That old chestnut
OPINION: Just as it's healthy for cockies to get out of the shed and off the farm occasionally to get a fresh perspective, Milking It reckons some academics would benefit from spending a few days in the real world.
New research suggests that the cost of groceries, which has skyrocketed over the past six years, is making it virtually impossible for families on benefits to feed their children healthily.
According to lead researcher, Dr Joanna Strom from the University of Auckland School of Population Health, nutrition is important for children because they are developing and “what we eat affects not only our physical health but also mental health”.
“If kids are hungry and not eating well, then it impacts their learning, too,” Strom says.

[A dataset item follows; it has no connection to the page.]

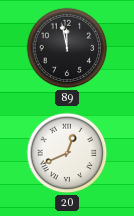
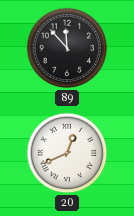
89: 11:58 -> 11:53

“But also, if kids are eating overly processed, high-fat, high-sugar foods and becoming overweight, with poor dental health, they can’t move their bodies well and that impacts how they interact with other kids,” she says.
“You want the foundations in childhood to be the best they can be.”

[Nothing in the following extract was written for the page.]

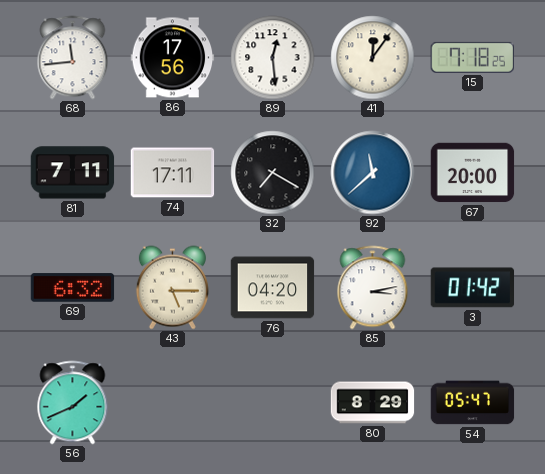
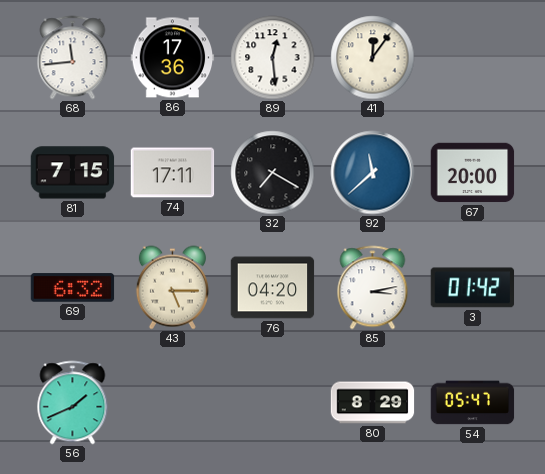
86: 17:56 -> 17:36
15: 7:18 -> none
81: 7:11 -> 7:15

According to the Ministry of Health, approximately one third of all Kiwi children are classified as overweight or obese, and only 5.4% of children aged two to 14 eat the recommended number of servings of vegetables each day.
Strom has developed a tool in Excel that models weekly grocery prices for children aged one to 18 and an adult male and female.

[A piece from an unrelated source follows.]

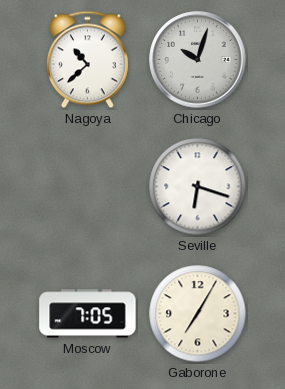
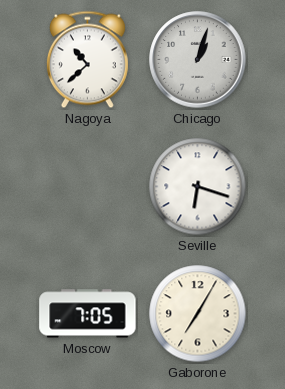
Chicago: 10:03 -> 1:03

In her research, Strom used the tool to model costs for a family with two children.
She found those food-basket prices increased by 35% in the six years from 2018 to December 2023.
The largest annual increases in food prices were 11.7% in 2022 and 13.6% in 2023.
However, Strom also worked out the costs for an example family whose children were growing over that time, with their additional food needs compounding the price increases so that the costs of groceries increased by more than 50% from $10,420 in 2018 to $16,083 in 2023.
She focused on the lower cost foods within the food price index produced by Statistics New Zealand.
She created healthy food baskets that would meet the nutritional needs of children, according to Ministry of Health guidelines, for a family of four with children aged seven and 14.
“Generally, there has been a year-on-year increase in these lower cost healthy foods, over the past six years, which is higher than the food price index overall, and that is concerning,” Strom says.
Food price rises in the past five years have also been much higher at 6.6% per year than in the decade from 2007 to 2017 at 2.4% and, in the early period, healthy foods rose at the same rate as other foods.
Strom would like government agencies to consider using the tool she developed to produce publicly available estimates for feeding children of different ages or household make-ups.
This reporting could inform policy aimed at the whole food system, including incentives to farmers and growers to sell food locally, and local solutions such as free school meals.
Advocates could use the data to lobby for policy solutions that would improve people’s access to food and address inequities.
“Work must continue across the board to support households with children so they can access nutritious and healthy food and avoid the intergenerational effects associated with an unhealthy diet.
“Barriers need to be removed, so healthy choices are easy choices,” Strom says.